MATERIAL SHOWN START

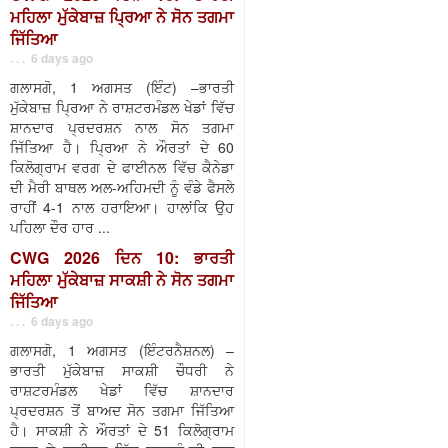
ਮਹਿਲਾ ਮੁੱਕੇਬਾਜ਼ ਪ੍ਰਿਆ ਨੇ ਸੋਨ ਤਗਮਾ
ਜਿੱਤਿਆ
. . . 6 days ago
ਗਲਾਸਗੋ, 1 ਅਗਸਤ (ਇੰਟ) –ਭਾਰਤੀ
ਮੁੱਕੇਬਾਜ਼ ਪ੍ਰਿਆ ਨੇ ਰਾਸ਼ਟਰਮੰਡਲ ਖੇਡਾਂ ਵਿੱਚ
ਸ਼ਾਨਦਾਰ ਪ੍ਰਦਰਸ਼ਨ ਨਾਲ ਸੋਨ ਤਗਮਾ
ਜਿੱਤਿਆ ਹੈ। ਪ੍ਰਿਆ ਨੇ ਔਰਤਾਂ ਦੇ 60
ਕਿਲੋਗ੍ਰਾਮ ਵਰਗ ਦੇ ਫਾਈਨਲ ਵਿੱਚ ਕੈਨੇਡਾ
ਦੀ ਮੈਰੀ ਬਾਥਲ ਅਲ-ਅਹਿਮਦੀ ਨੂੰ ਵੰਡੇ ਫੈਸਲੇ
ਰਾਹੀਂ 4-1 ਨਾਲ ਹਰਾਇਆ। ਹਾਲਾਂਕਿ ਉਹ
ਪਹਿਲਾ ਦੌਰ ਹਾਰ ...
CWG 2026 ਦਿਨ 10: ਭਾਰਤੀ
ਮਹਿਲਾ ਮੁੱਕੇਬਾਜ਼ ਸਾਕਸ਼ੀ ਨੇ ਸੋਨ ਤਗਮਾ
ਜਿੱਤਿਆ
. . . 6 days ago
ਗਲਾਸਗੋ, 1 ਅਗਸਤ (ਇੰਟਰਨੈਸ਼ਨਲ) –
ਭਾਰਤੀ ਮੁੱਕੇਬਾਜ਼ ਸਾਕਸ਼ੀ ਚੌਧਰੀ ਨੇ
ਰਾਸ਼ਟਰਮੰਡਲ ਖੇਡਾਂ ਵਿੱਚ ਸ਼ਾਨਦਾਰ
ਪ੍ਰਦਰਸ਼ਨ ਤੋਂ ਬਾਅਦ ਸੋਨ ਤਗਮਾ ਜਿੱਤਿਆ
ਹੈ। ਸਾਕਸ਼ੀ ਨੇ ਔਰਤਾਂ ਦੇ 51 ਕਿਲੋਗ੍ਰਾਮ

MATERIAL SHOWN END

• WHAT NEEDS TO BE DONE
Every entry must be transcribed exactly. Pictures do not belong in the copy.

• OUTPUT BELOW
ਮਹਿਲਾ ਮੁੱਕੇਬਾਜ਼ ਪ੍ਰਿਆ ਨੇ ਸੋਨ ਤਗਮਾ
ਜਿੱਤਿਆ
. . . 6 days ago
ਗਲਾਸਗੋ, 1 ਅਗਸਤ (ਇੰਟ) –ਭਾਰਤੀ
ਮੁੱਕੇਬਾਜ਼ ਪ੍ਰਿਆ ਨੇ ਰਾਸ਼ਟਰਮੰਡਲ ਖੇਡਾਂ ਵਿੱਚ
ਸ਼ਾਨਦਾਰ ਪ੍ਰਦਰਸ਼ਨ ਨਾਲ ਸੋਨ ਤਗਮਾ
ਜਿੱਤਿਆ ਹੈ। ਪ੍ਰਿਆ ਨੇ ਔਰਤਾਂ ਦੇ 60
ਕਿਲੋਗ੍ਰਾਮ ਵਰਗ ਦੇ ਫਾਈਨਲ ਵਿੱਚ ਕੈਨੇਡਾ
ਦੀ ਮੈਰੀ ਬਾਥਲ ਅਲ-ਅਹਿਮਦੀ ਨੂੰ ਵੰਡੇ ਫੈਸਲੇ
ਰਾਹੀਂ 4-1 ਨਾਲ ਹਰਾਇਆ। ਹਾਲਾਂਕਿ ਉਹ
ਪਹਿਲਾ ਦੌਰ ਹਾਰ ...
CWG 2026 ਦਿਨ 10: ਭਾਰਤੀ
ਮਹਿਲਾ ਮੁੱਕੇਬਾਜ਼ ਸਾਕਸ਼ੀ ਨੇ ਸੋਨ ਤਗਮਾ
ਜਿੱਤਿਆ
. . . 6 days ago
ਗਲਾਸਗੋ, 1 ਅਗਸਤ (ਇੰਟਰਨੈਸ਼ਨਲ) –
ਭਾਰਤੀ ਮੁੱਕੇਬਾਜ਼ ਸਾਕਸ਼ੀ ਚੌਧਰੀ ਨੇ
ਰਾਸ਼ਟਰਮੰਡਲ ਖੇਡਾਂ ਵਿੱਚ ਸ਼ਾਨਦਾਰ
ਪ੍ਰਦਰਸ਼ਨ ਤੋਂ ਬਾਅਦ ਸੋਨ ਤਗਮਾ ਜਿੱਤਿਆ
ਹੈ। ਸਾਕਸ਼ੀ ਨੇ ਔਰਤਾਂ ਦੇ 51 ਕਿਲੋਗ੍ਰਾਮ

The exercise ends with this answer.